Bear in mind that it’s impossible to download the MP3 rendering from the public test page. I’ve used AudioHijack to record the output of my browser.

Amazon Polly text-to-speech

Let’s see how Amazon Polly performs given the same poetic prompt. State-of-the-art AI synthetic voices are called Neural at Amazon.

You can test Amazon’s service at https://console.aws.amazon.com/polly/home/SynthesizeSpeech?region=us-east-1

I’ve hired Matthew to perform Thomas Hardy’s poem “She Opened The Door”. Let’s listen to his version.

I prefer this voice to the one tested at Google but that’s subjective (the tone of voice is different). In terms of performance, I would say Matthew is slightly more engaged than his Google counterpart but he still lacks the emotion of a human actor.

Let’s see how Microsoft compares to its competitors.

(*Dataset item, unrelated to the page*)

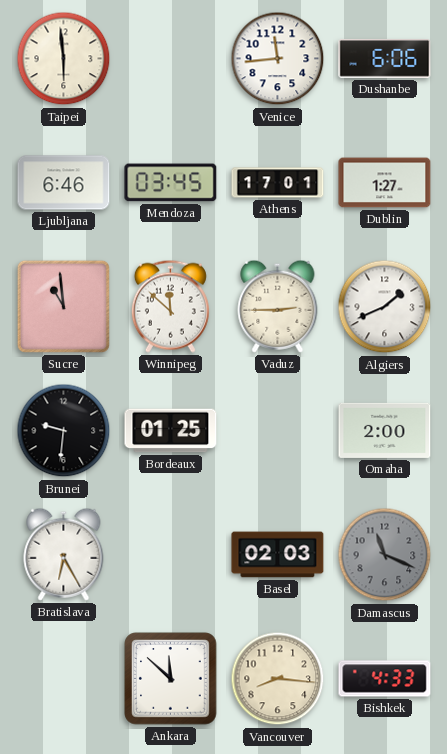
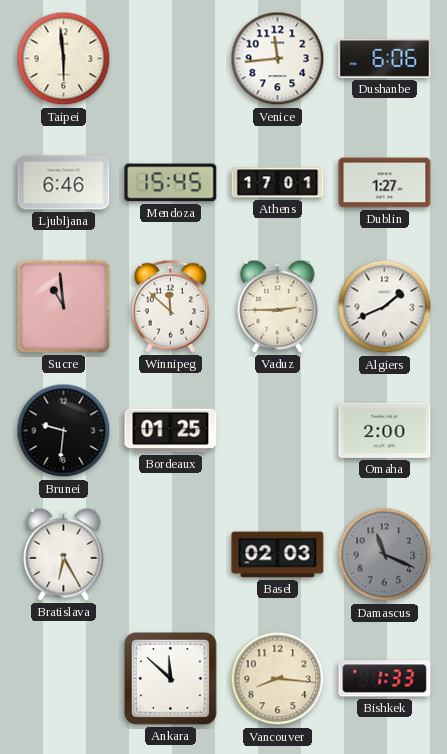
Mendoza: 03:45 -> 15:45
Bishkek: 4:33 -> 1:33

Note: you can download the MP3 rendition straight from the Amazon Polly public console.

Microsoft Azure Cognitive Services Text-To-Speech

You can test Microsoft’s text-to-speech offering at https://azure.microsoft.com/en-us/services/cognitive-services/text-to-speech/#features

The most advanced voices are also named “neural” at Microsoft. Let’s pick Guy as our performer. I’ve pasted each poem section as a single line in the Azure console, to avoid long pauses between each line.

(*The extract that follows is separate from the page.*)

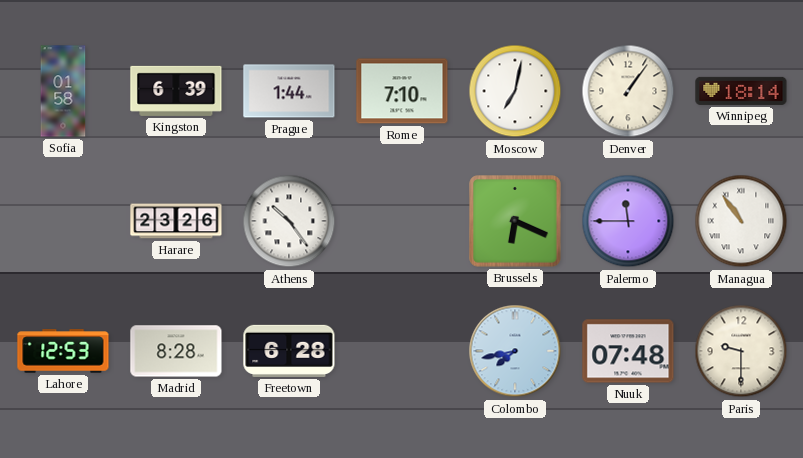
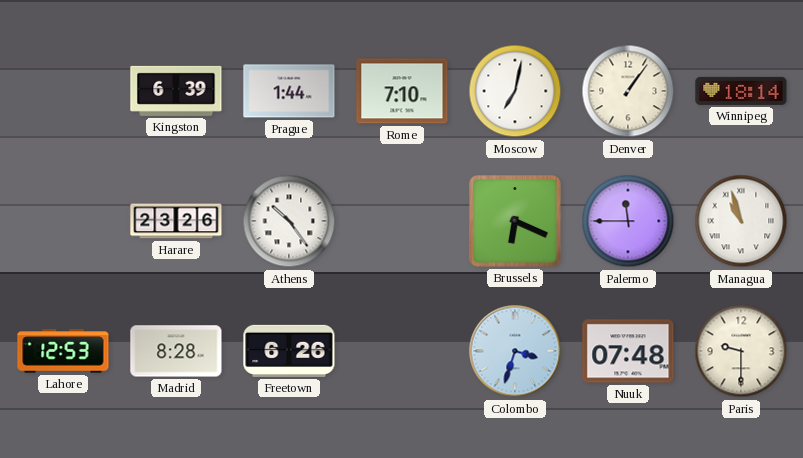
Sofia: 01:58 -> none
Managua: 10:54 -> 10:57
Freetown: 6:28 -> 6:26
Colombo: 7:43 -> 3:33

Guy isn’t an accomplished actor but in my opinion he performs marginally better than his silicon colleagues. A glaring issue is that he doesn’t understand that he’s reading a poem, a feat which requires much more emotion than reciting a training manual. Guy has a second voice option (Newscast) but it didn’t really fit the use case. I also used AudioHijack to capture the MP3 recording.

Can you control the expressivity of synthetic voices?

On all services, using the API or the console, you can add SSML tags to your texts to insert pauses and other pronunciation instructions, which can in turn improve the expressivity of the performance. However, doing this requires time-consuming manual inputs.

You can also create your own custom voice, based on a voice talent’s recordings, to develop a unique rendering, powered by machine-learning. This also requires some time and fine tuning.

What’s the price of text-to-speech voice synthesis?

Compared to a human reader, it’s of course very cheap.

You can get a full reading of “A Christmas Carol” by Charles Dickens (64 pages / 165K characters) for $2.64.

To compare the state-of-the-art option for all three providers (WaveNet / Neural / Neural), here’s the pricing at time of writing.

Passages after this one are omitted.